E-commerce and logistics facilities are driving historically low vacancy in the Greater Toronto Area’s booming industrial real estate market, and that’s not expected to end any time soon.
“Online retailers’ market share is not decreasing,” Peter Garrigan, managing director for Colliers Canada’s Toronto Region Industrial Practice Group, and lead author of the company’s GTA industrial market report for Q2 2019, told RENX.
“The need for e-commerce companies to expand their networks, and as a result their need for logistics facilities, will only continue to increase. Canadian company Shopify recently announced they will be pouring $1 billion to expand their facility network in the United States.”
And in the Toronto market itself, Purolator recently announced the construction of a $300-million, 430,000-square-foot national “super hub” in the central GTA.
The activity is leading to increased leasing rates and the emergence of some speculative building.
New industrial supply delayed
The industrial availability rate for the quarter was 1.2 per cent, down 46 basis points from a year earlier. Largely due to inclement weather conditions early in the spring, developments such as 75 Venture Dr. in Scarborough and 2233 Sheppard Ave. W. in North York, which were originally expected to be finished in the quarter, have had their completion dates pushed back until later this year.
Nearly three million square feet of industrial space is expected to be delivered in the third quarter, with another 1.4 million square feet scheduled to follow in the final three months of the year. Of the 8.8 million square feet under construction, Peel Region is responsible for more than half, with Caledon alone accounting for nearly 30 per cent.

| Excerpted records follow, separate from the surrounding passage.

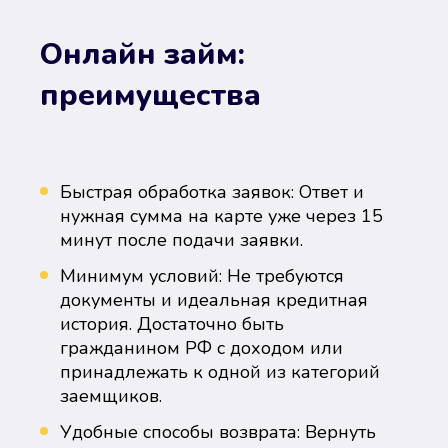
Онлайн займ:
преимущества
Быстрая обработка заявок: Ответ и
нужная сумма на карте уже через 15
минут после подачи заявки.
Минимум условий: Не требуются
документы и идеальная кредитная
история. Достаточно быть
гражданином РФ с доходом или
принадлежать к одной из категорий
заемщиков.
Удобные способы возврата: Вернуть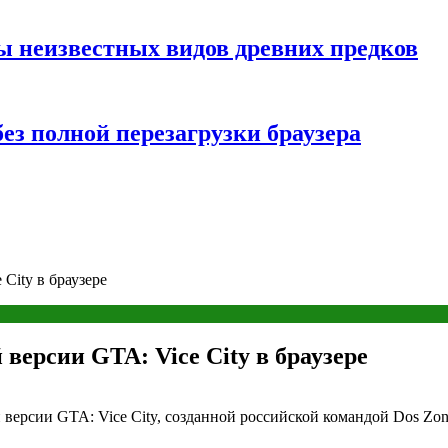
ы неизвестных видов древних предков
ез полной перезагрузки браузера
City в браузере
версии GTA: Vice City в браузере
 версии GTA: Vice City, созданной российской командой Dos Zon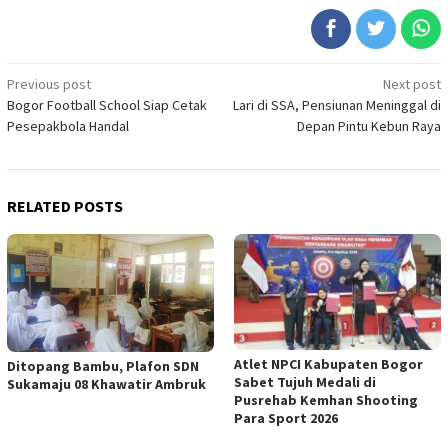
Post
Previous post
Next post
Bogor Football School Siap Cetak
Lari di SSA, Pensiunan Meninggal di
navigation
Pesepakbola Handal
Depan Pintu Kebun Raya
RELATED POSTS
Atlet NPCI Kabupaten Bogor
Ditopang Bambu, Plafon SDN
Sabet Tujuh Medali di
Sukamaju 08 Khawatir Ambruk
Pusrehab Kemhan Shooting
Para Sport 2026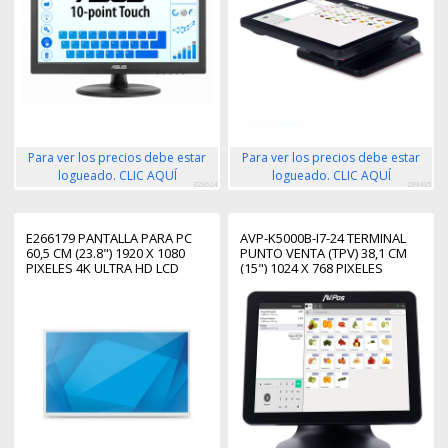
Para ver los precios debe estar
Para ver los precios debe estar
logueado. CLIC AQUÍ
logueado. CLIC AQUÍ
329624
299435
E266179 PANTALLA PARA PC
AVP-K5000B-I7-24 TERMINAL
60,5 CM (23.8") 1920 X 1080
PUNTO VENTA (TPV) 38,1 CM
PIXELES 4K ULTRA HD LCD
(15") 1024 X 768 PIXELES
PANTALLA TÁCTIL BLANCO
PANTALLA TÁCTIL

“The properties that are the most sought after are the ones that provide the best combination of central location with proper clear height,” said Garrigan, who was appointed president of the Society of Industrial and Office Realtors’ Canada Central Chapter earlier this month.

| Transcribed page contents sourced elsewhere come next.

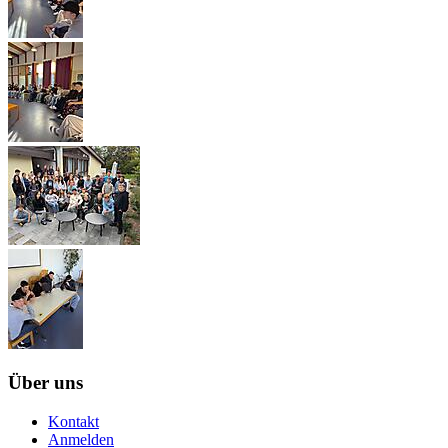
Über uns
Kontakt
Anmelden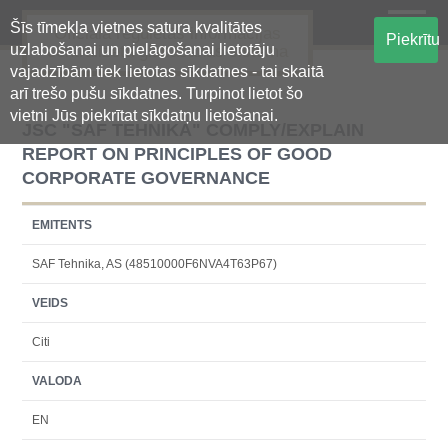
Šīs tīmekļa vietnes satura kvalitātes
Oficiālā regulētās informācijas
Piekrītu
uzlabošanai un pielāgošanai lietotāju
centralizētā glabāšanas sistēma
vajadzībām tiek lietotas sīkdatnes - tai skaitā
arī trešo pušu sīkdatnes. Turpinot lietot šo
vietni Jūs piekrītat sīkdatņu lietošanai.
JSC "SAF TEHNIKA" COMPLY/EXPLAIN
REPORT ON PRINCIPLES OF GOOD
CORPORATE GOVERNANCE
EMITENTS
SAF Tehnika, AS (48510000F6NVA4T63P67)
VEIDS
Citi
VALODA
EN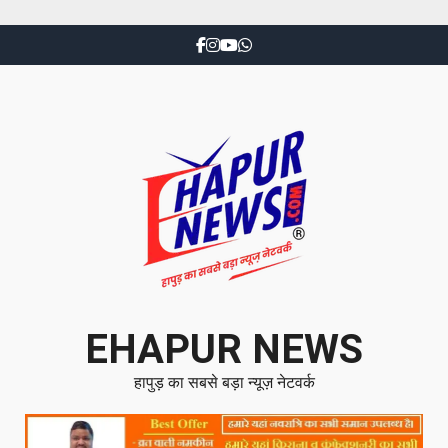
EHAPUR NEWS
हापुड़ का सबसे बड़ा न्यूज़ नेटवर्क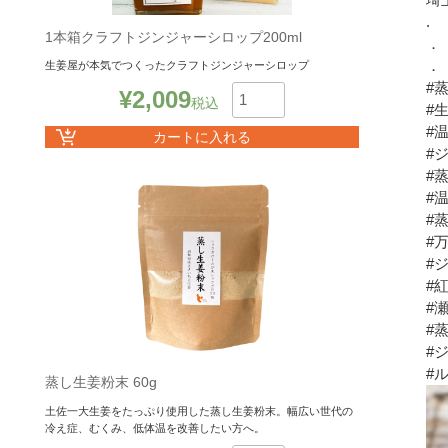
.
1本箱クラフトジンジャーシロップ200ml
．
．
生姜屋が本気でつくったクラフトジンジャーシロップ
#
¥
2,009
税込
#
数
#
カートに入れる
#
#
#
#
#
#
#
#
#
#
#
蒸し生姜粉末 60g
土佐一大生姜をたっぷり使用した蒸し生姜粉末。幅広い世代の
冷え症、むくみ、低体温を改善したい方へ。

“While state-of-the-art facilities are popping up more frequently in the GTA north and west markets, it’s the GTA central market that has the lowest availability. At the end of Q2 2019, there were no availabilities greater than 15,000 square feet within the central with between a 26-foot and 29-foot clear height.”
With availability at historically low levels, tenants are considering making lower-quality space fit their existing requirements.
Increase in spec industrial developments
The imbalance between supply and demand is also fueling speculative industrial developments.
“The pipeline for spec construction will continue to increase in the next three years,” said Garrigan. “A lack of available and readily developable industrial land will hold back the speculative construction market, but the pipeline remains steady.”
Beedie, one of the largest industrial managers and developers in Canada with multiple properties in British Columbia and Alberta, is expanding into the GTA with four developments: Legacy Business Centre, a condominium industrial project in Mississauga scheduled for completion in the fall of 2020; two projects in Scarborough; and a fourth location yet to be announced.
“Beedie’s expansion into the GTA could spearhead what the small- to mid-bay market will look like several years from now,” said Garrigan.
“As land supply continues to decrease, industrial condos may become the norm for companies who don’t necessarily need large-bay space. The Legacy Business Centre itself will feature condos ranging from 11,000 to 17,000 square feet of space.”
Industrial sale prices and rents
The average sale price for industrial space in the quarter was $167 per square foot, up 2.1 per cent year-over-year.
“Sale prices tend to not increase as quickly as lease rates,” said Garrigan. “As cap rates continue to compress, profit margins are lessening. As a result, companies aren’t quite demanding sales the same way they are leases.”
The average asking net rent for GTA industrial space during the quarter was $8.66 per square foot, up 30 per cent year-over-year.
“Industrial rents should continue to increase throughout the second half of 2019,” said Garrigan. “This will be driven by supply and demand.
“As tenants have fewer options to occupy space, and demand will continue to outpace supply, rents will trend upwards. We are already starting to hear about availabilities and new transactions trading over nine dollars per square foot.”
Notable GTA industrial lease transactions
The most notable lease transactions during the quarter were:
* Polar Pak, with a head lease for 399,548 square feet at 2 Bramkay St. in Brampton;
* Skjodt-Barrett, with a renewal for 202,810 square feet at 5 Precidio Court in Brampton;
* Royal Automotive Group, with an extension for 201,046 square feet at 6655 Northwest Rd. in Mississauga;
* and 3M, with a head lease for 180,000 square feet at Gateway Distribution Centre in Halton Hills.